Software versioning for the end consumer is a very vital part of the software release cycle. It is one of the primary identifiers for consumers to report issues against in a software. It also helps the development team to identify, if the features/bug fix made it through the release.

We follow a similar pattern, which can be useful for you too. The version number is strongly tied to the SVN (also valid for other version control systems) branching and tagging convention. Hudson (CI server) also plays an important role in stamping the build number.

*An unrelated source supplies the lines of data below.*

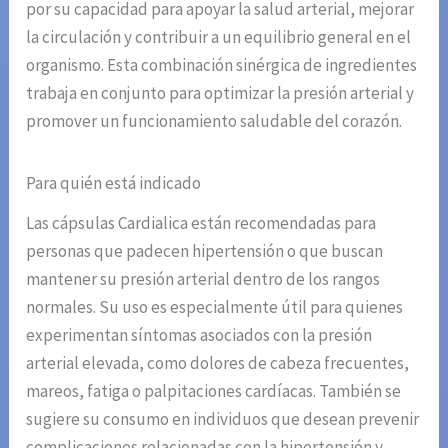
por su capacidad para apoyar la salud arterial, mejorar
la circulación y contribuir a un equilibrio general en el
organismo. Esta combinación sinérgica de ingredientes
trabaja en conjunto para optimizar la presión arterial y
promover un funcionamiento saludable del corazón.
Para quién está indicado
Las cápsulas Cardialica están recomendadas para
personas que padecen hipertensión o que buscan
mantener su presión arterial dentro de los rangos
normales. Su uso es especialmente útil para quienes
experimentan síntomas asociados con la presión
arterial elevada, como dolores de cabeza frecuentes,
mareos, fatiga o palpitaciones cardíacas. También se
sugiere su consumo en individuos que desean prevenir
complicaciones relacionadas con la hipertensión y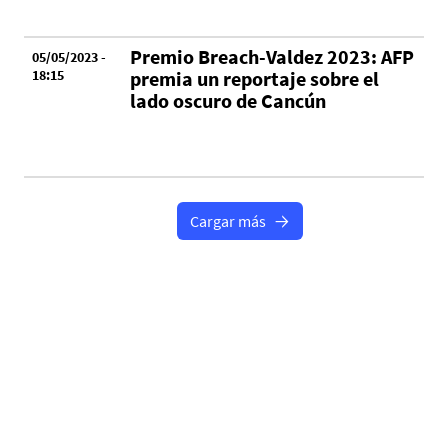
Premio Breach-Valdez 2023: AFP
05/05/2023 -
18:15
premia un reportaje sobre el
lado oscuro de Cancún
Cargar más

Convention: productRelease.majorRelease.minorRelease.patchRelease.buildNumber
  • productRelease: Also called as the platform release, generally used when there is a huge overhaul of the application framework or platform.
  • majorRelease: Is the interim release like a Q1, Q2 release. Q1 would be called at 1, Q2 as 2, when a huge set of features is released, then we increment this version number.
  • minorRelease: Since we follow a two week sprint, after every two weeks the counter will increment by 1.
  • patchRelase: So the minorRelease made it past QA, but has some issues, when these issues are fixed and redeployed as a patch, the counter is incremented by 1.
  • buildNumber: The build number is generated by Hudson and will be appended as the last id.
So how does this affect the usage of Subversion. Before we get into those details, there are a few ground rules for subversion you'll have to follow, once every Release is released, tag it and create a branch to maintain it.
  • Considering the starting stage, mark the platform release as 1; 
  • Once we release the first sprint; a new branch called 1.0.1 will be spawned off and 1.0.2 will  continue on the trunk.
  • Any patches to be released on 1.0.1, will be further branched as 1.0.1.1 and will be supplied to QA on blocker fixes post 1.0.1 release.
  • Once 1.0.1.1 is released, it'll be merged back to 1.0.1.
  • If further more bugs are found, they'll be released at 1.0.1.2 following the same process.
  • No one will dual commit the changes from the branch to trunk, if the fix is for a patch, it'll only be committed to the patch branch.
  • Once the patch branch has been cleared by QA, it'll be merged to the minorRelease branch.
  • Once the second patch has been cleared by QA, it'll be merged to the minorRelease branch and then the minorRelease branch to the trunk for the next minorRelease.
  • There should be not not more than 2 patches for one minorRelease, (considering a 2 week sprint)
  • The second patch merge date is a 2 days maximum before the next minorRelease.
  • The changes from patches will only make it to the minorRelease branch or the trunk, via branch merging.
  • Every release will also result in the tag of the same name. 
  • The branch merging should be performed by all developers in a cyclic fashion, so everyone is well versed with the process.
Along this route, Hudson will keep building, automated testing the build, and this build number will also hold reference when releasing a build, every subsequent build need not always be released to QA, there can be 20 Hudson tests and builds before being released to QA.

The numerous branching and merging might sound like a overhead, but will result in a more cleaner release process. Patch releases should not be one class or js file hot-patched, but a complete new fresh build, for redeployment.